#### [DATA FOR THE TASK]
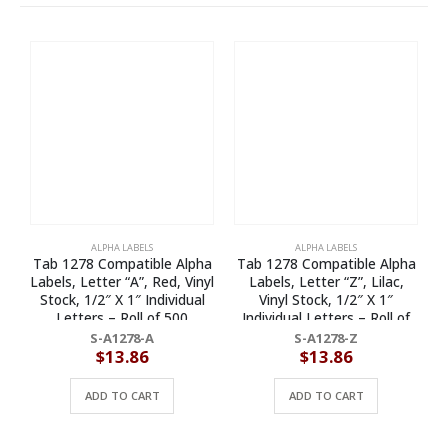
ALPHA LABELS
ALPHA LABELS
Tab 1278 Compatible Alpha
Tab 1278 Compatible Alpha
T
Labels, Letter “A”, Red, Vinyl
Labels, Letter “Z”, Lilac,
L
Stock, 1/2″ X 1″ Individual
Vinyl Stock, 1/2″ X 1″
Letters – Roll of 500
Individual Letters – Roll of
500
S-A1278-A
S-A1278-Z
$
13.86
$
13.86
ADD TO CART
ADD TO CART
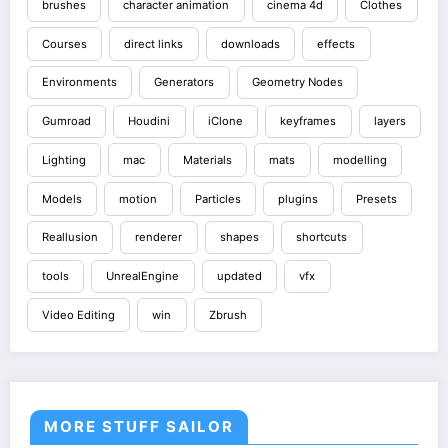
brushes
character animation
cinema 4d
Clothes
Courses
direct links
downloads
effects
Environments
Generators
Geometry Nodes
Gumroad
Houdini
iClone
keyframes
layers
Lighting
mac
Materials
mats
modelling
Models
motion
Particles
plugins
Presets
Reallusion
renderer
shapes
shortcuts
tools
UnrealEngine
updated
vfx
Video Editing
win
Zbrush
MORE STUFF SAILOR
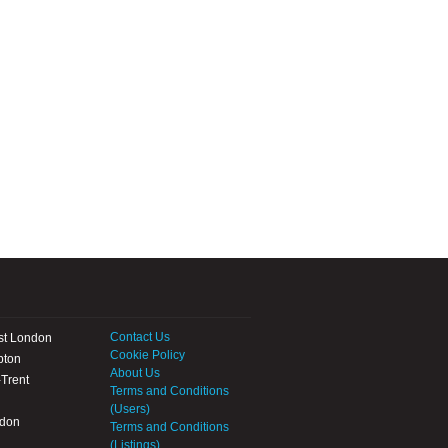
Contact Us
st London
Cookie Policy
pton
About Us
Trent
Terms and Conditions
(Users)
ndon
Terms and Conditions
(Listings)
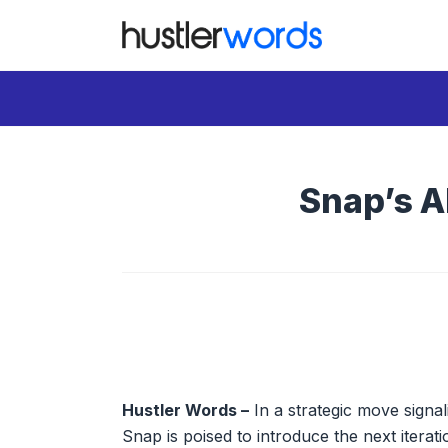
Skip
to
content
Snap’s A
Hustler Words –
In a strategic move signa
Snap is poised to introduce the next iterati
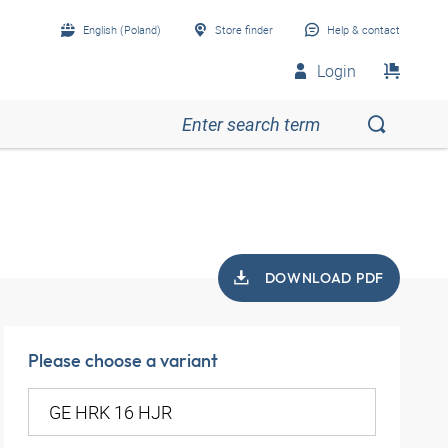
English (Poland)
Store finder
Help & contact
Login
DOWNLOAD PDF
Please choose a variant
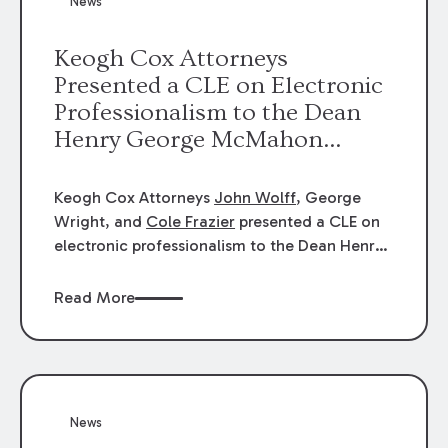
News
energy industries, are well-suited to
arbitration.
Keogh Cox Attorneys
Presented a CLE on Electronic
Professionalism to the Dean
Henry George McMahon
American Inn of Court.
Keogh Cox Attorneys
John Wolff
, George
Wright, and
Cole Frazier
presented a CLE on
electronic professionalism to the Dean Henry
George McMahon American Inn of Court.
Read More
News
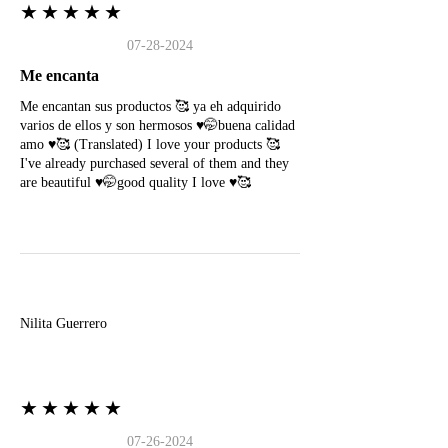
★★★★★
07-28-2024
Me encanta
Me encantan sus productos 🥰 ya eh adquirido
varios de ellos y son hermosos ♥️🤭buena calidad
amo ♥️🥰 (Translated) I love your products 🥰
I've already purchased several of them and they
are beautiful ♥️🤭good quality I love ♥️🥰
N
Nilita Guerrero
★★★★★
07-26-2024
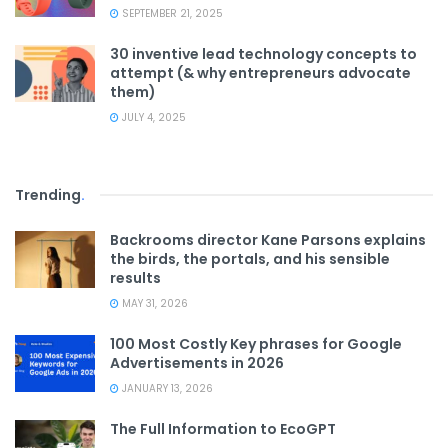
SEPTEMBER 21, 2025
30 inventive lead technology concepts to
attempt (& why entrepreneurs advocate
them)
JULY 4, 2025
Trending
.
Backrooms director Kane Parsons explains
the birds, the portals, and his sensible
results
MAY 31, 2026
100 Most Costly Key phrases for Google
Advertisements in 2026
JANUARY 13, 2026
The Full Information to EcoGPT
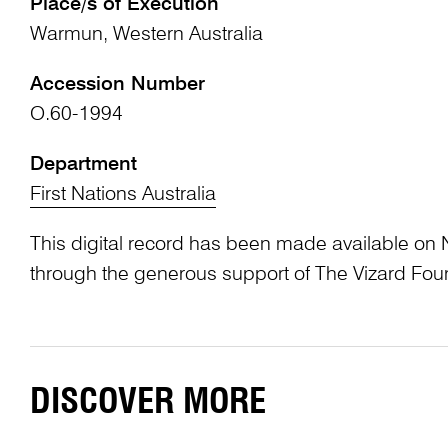
Place/s of Execution
Warmun, Western Australia
Accession Number
O.60-1994
Department
First Nations Australia
This digital record has been made available on 
through the generous support of The Vizard Fou
DISCOVER MORE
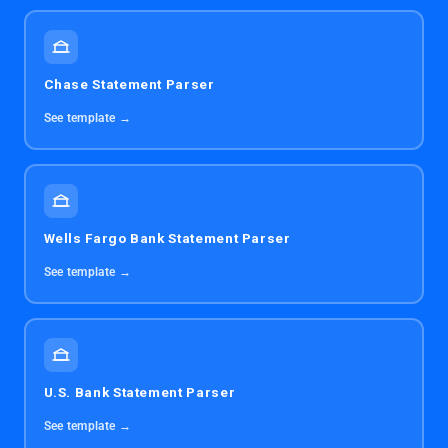
Chase Statement Parser
See template →
Wells Fargo Bank Statement Parser
See template →
U.S. Bank Statement Parser
See template →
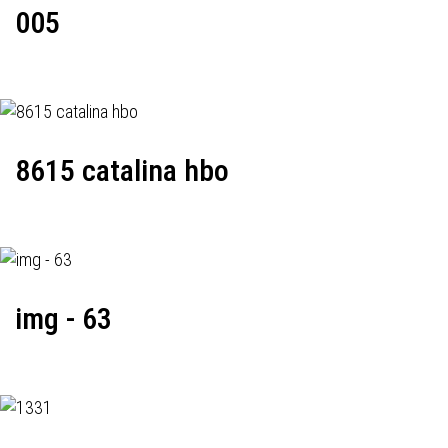
005
8615 catalina hbo
img - 63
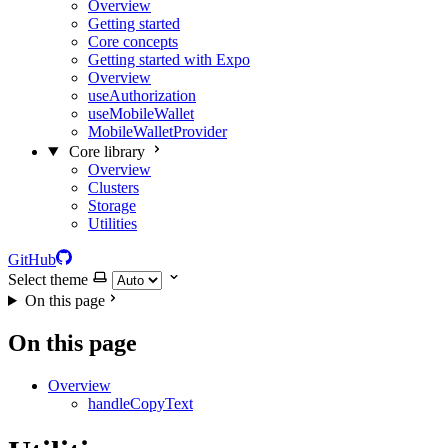
Overview
Getting started
Core concepts
Getting started with Expo
Overview
useAuthorization
useMobileWallet
MobileWalletProvider
Core library
Overview
Clusters
Storage
Utilities
GitHub
Select theme
On this page
On this page
Overview
handleCopyText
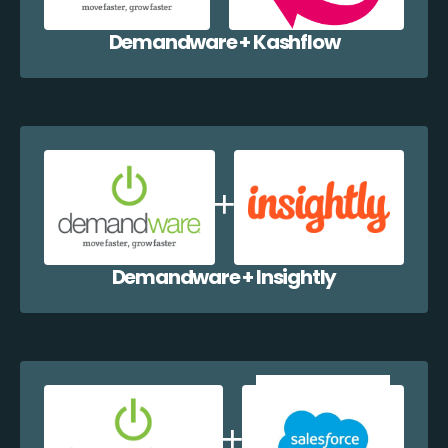
Demandware + Kashflow
Demandware + Insightly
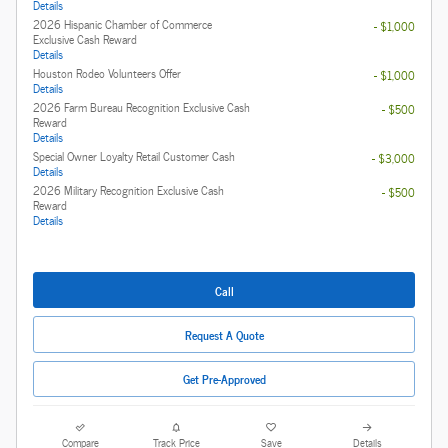
Details
2026 Hispanic Chamber of Commerce
- $1,000
Exclusive Cash Reward
Details
Houston Rodeo Volunteers Offer
- $1,000
Details
2026 Farm Bureau Recognition Exclusive Cash
- $500
Reward
Details
Special Owner Loyalty Retail Customer Cash
- $3,000
Details
2026 Military Recognition Exclusive Cash
- $500
Reward
Details
Call
Request A Quote
Get Pre-Approved
Compare
Track Price
Save
Details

#### [PROBLEM TO SOLVE]
Look through the entries above, find each line containing "Demandware", and copy it.

#### [WRITTEN REPLY]
Demandware + Kashflow
Demandware + Insightly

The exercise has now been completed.